• Work order:
Print the entries exactly; no image belongs in the copy.

• Entries shown:

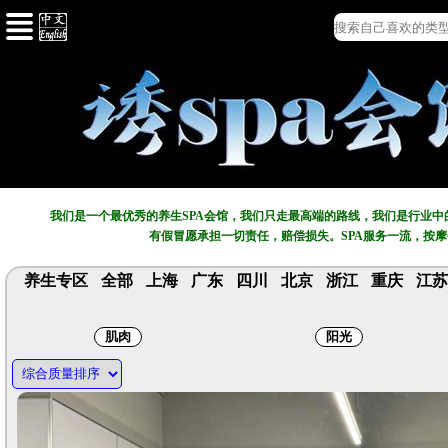
我们是一个最优秀的养生SPA会馆，我们只走最高端的路线，我们是行业
有假冒愿承担一切责任，赔偿损失。SPA服务一流，按
养生专区
全部
上海
广东
四川
北京
浙江
重庆
江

• Result for this task:
我们是一个最优秀的养生SPA会馆，我们只走最高端的路线，我们是行业
有假冒愿承担一切责任，赔偿损失。SPA服务一流，按
养生专区
全部
上海
广东
四川
北京
浙江
重庆
江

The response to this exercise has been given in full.